In fact, recent developments have put the concerns of mobile developers into sharper focus particularly.
Mediation Platforms And What They Do
According to a report from mobilegamer.biz, Unity is allegedly planning to offer a waiver of its controversial Runtime Fee to developers that use its own ad mediation platform, LevelPlay.
What’s a mediation platform? It’s a means of managing ads within games, which automates a lot of the process for developers and forms a link between developers and ad networks.
These platforms can be pretty important in terms of how much money games with in-game ads are likely to make, so developers have every reason to be picky.
It appears this move may have had the opposite of its intended effect though.

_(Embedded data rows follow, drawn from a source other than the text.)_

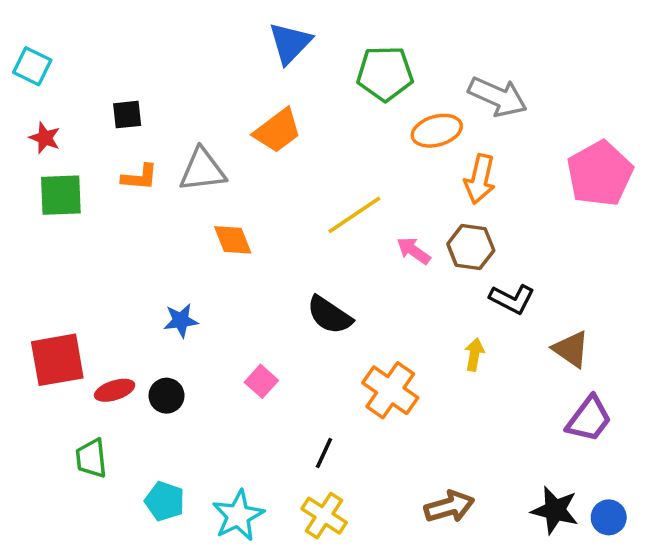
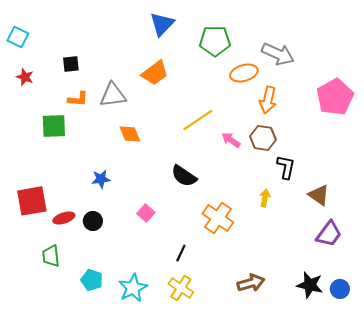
green square: (61, 195) -> (54, 126), moved
black L-shape: (512, 299) -> (286, 167), turned -105

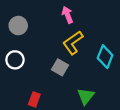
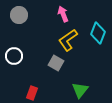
gray circle: (18, 26) -> (19, 15), moved
cyan diamond: (105, 57) -> (98, 33), moved

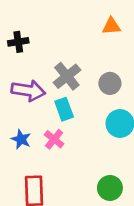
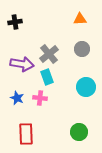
black cross: (18, 42) -> (15, 22), moved
gray circle: (110, 83) -> (82, 49), moved
pink cross: (54, 139) -> (40, 98), turned -32

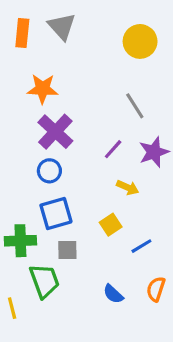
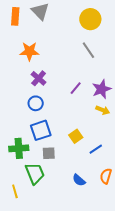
gray line: (135, 106) -> (88, 50), moved
purple cross: (55, 132) -> (39, 78), size x0.7
yellow arrow: (128, 187) -> (103, 110), moved

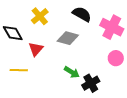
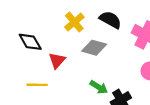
yellow cross: (40, 16) -> (74, 22), moved

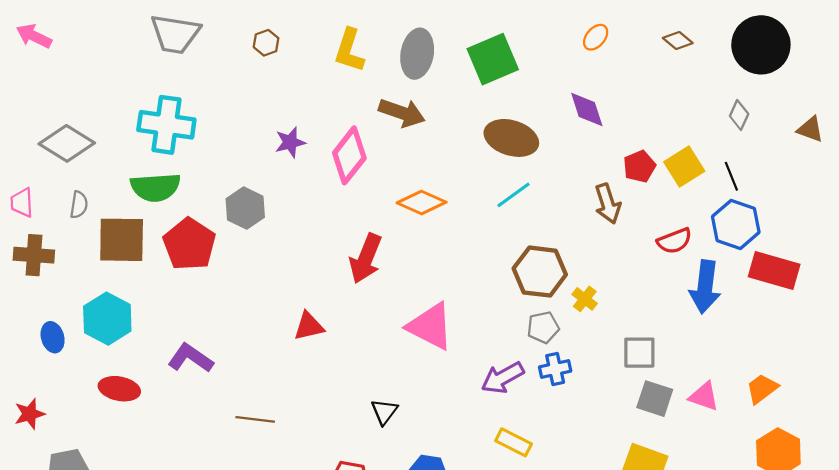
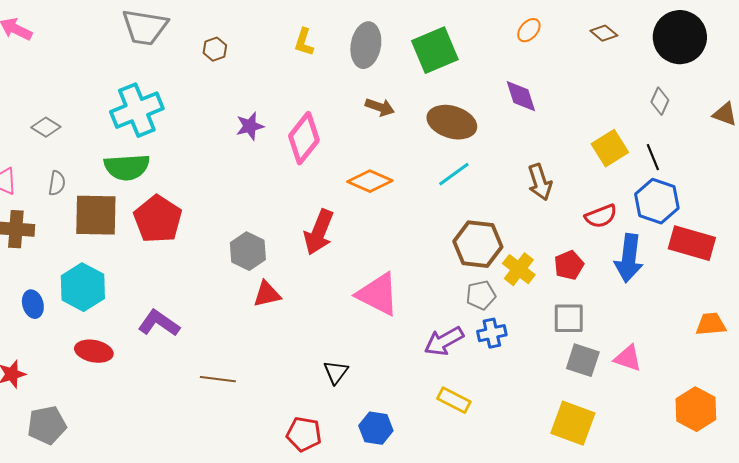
brown hexagon: (266, 43) -> (215, 49), moved
yellow L-shape: (349, 50) -> (304, 42), size x0.7
brown arrow: (402, 113) -> (380, 107), moved, size x0.7
cyan cross: (166, 125) -> (137, 110), turned -30
gray diamond: (67, 143) -> (46, 127), size x0.6
red pentagon: (639, 166) -> (569, 265), moved
gray hexagon: (245, 208) -> (248, 251), moved
yellow cross: (585, 299) -> (519, 269), size x1.4
orange trapezoid: (762, 389) -> (711, 324), moved, turned 32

Many Mobile Devs Voice Their Objections
An open letter signed by a number of developers and publishers, including Whiteout Survival devs Century Games, Azur Games, and hypercasual publisher Ducky, announced their intent to turn off Unity Ads on their work, and keep them off until Unity reconsiders the decisions.
The letter also encourages others to do the same.
This news came while some of Unity’s offices in the US sit closed due to potential threats to the safety of the employees. It’s always worth mentioning that most of the employees at Unity have no influence on the wider decisions by the company, and even if they did, threatening them isn’t a great move.
So where are things going from here? As of writing, Unity has yet to show any sign of changing the core of its stance. The official Twitter released a statement to deal with some potential questions about the policy.
The post included announcing that repeat installs would not cause repeat charges, and illegitimate installs would also not attract a fee, though how these would be determined is yet unclear.
So, the revolt shows little sign of slowing down. We’ll keep an eye on this one, and let you know of any major developments.